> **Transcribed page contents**

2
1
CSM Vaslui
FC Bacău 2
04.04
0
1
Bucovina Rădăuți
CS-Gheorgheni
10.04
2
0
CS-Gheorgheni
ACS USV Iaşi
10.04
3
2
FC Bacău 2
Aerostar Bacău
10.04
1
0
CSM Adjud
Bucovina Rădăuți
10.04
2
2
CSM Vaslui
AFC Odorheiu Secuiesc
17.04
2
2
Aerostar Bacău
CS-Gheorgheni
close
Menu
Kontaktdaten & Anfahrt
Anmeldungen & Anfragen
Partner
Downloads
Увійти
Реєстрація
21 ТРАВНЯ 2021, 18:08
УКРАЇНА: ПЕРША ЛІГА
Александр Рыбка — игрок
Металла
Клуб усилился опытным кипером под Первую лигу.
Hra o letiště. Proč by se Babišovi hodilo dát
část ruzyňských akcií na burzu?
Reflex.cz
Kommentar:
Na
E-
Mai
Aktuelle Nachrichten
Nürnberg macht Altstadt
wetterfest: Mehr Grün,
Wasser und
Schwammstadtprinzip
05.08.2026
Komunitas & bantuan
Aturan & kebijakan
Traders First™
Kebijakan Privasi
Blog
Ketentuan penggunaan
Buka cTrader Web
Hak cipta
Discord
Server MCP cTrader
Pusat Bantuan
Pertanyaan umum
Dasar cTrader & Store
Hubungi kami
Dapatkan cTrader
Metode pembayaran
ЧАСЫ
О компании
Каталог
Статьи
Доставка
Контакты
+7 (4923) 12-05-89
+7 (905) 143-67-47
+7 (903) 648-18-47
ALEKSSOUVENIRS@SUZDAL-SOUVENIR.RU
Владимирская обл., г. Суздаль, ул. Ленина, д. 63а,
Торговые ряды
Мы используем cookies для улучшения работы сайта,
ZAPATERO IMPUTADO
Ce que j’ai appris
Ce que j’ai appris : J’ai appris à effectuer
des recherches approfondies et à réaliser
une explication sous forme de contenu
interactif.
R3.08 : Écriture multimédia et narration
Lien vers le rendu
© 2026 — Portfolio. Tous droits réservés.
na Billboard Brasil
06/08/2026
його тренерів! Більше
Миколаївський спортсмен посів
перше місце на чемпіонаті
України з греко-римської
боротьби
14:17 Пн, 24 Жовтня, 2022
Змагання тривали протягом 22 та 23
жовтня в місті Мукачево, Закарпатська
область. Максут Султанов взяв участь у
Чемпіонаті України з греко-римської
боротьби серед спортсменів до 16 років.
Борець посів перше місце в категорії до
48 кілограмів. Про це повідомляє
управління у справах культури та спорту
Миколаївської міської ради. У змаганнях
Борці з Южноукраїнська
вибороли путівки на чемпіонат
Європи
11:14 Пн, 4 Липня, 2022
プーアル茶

> **Task description**
Wherever the word "cTrader" occurs in the data, copy that whole line.

> **Result of this exercise**
Buka cTrader Web
Server MCP cTrader
Dasar cTrader & Store
Dapatkan cTrader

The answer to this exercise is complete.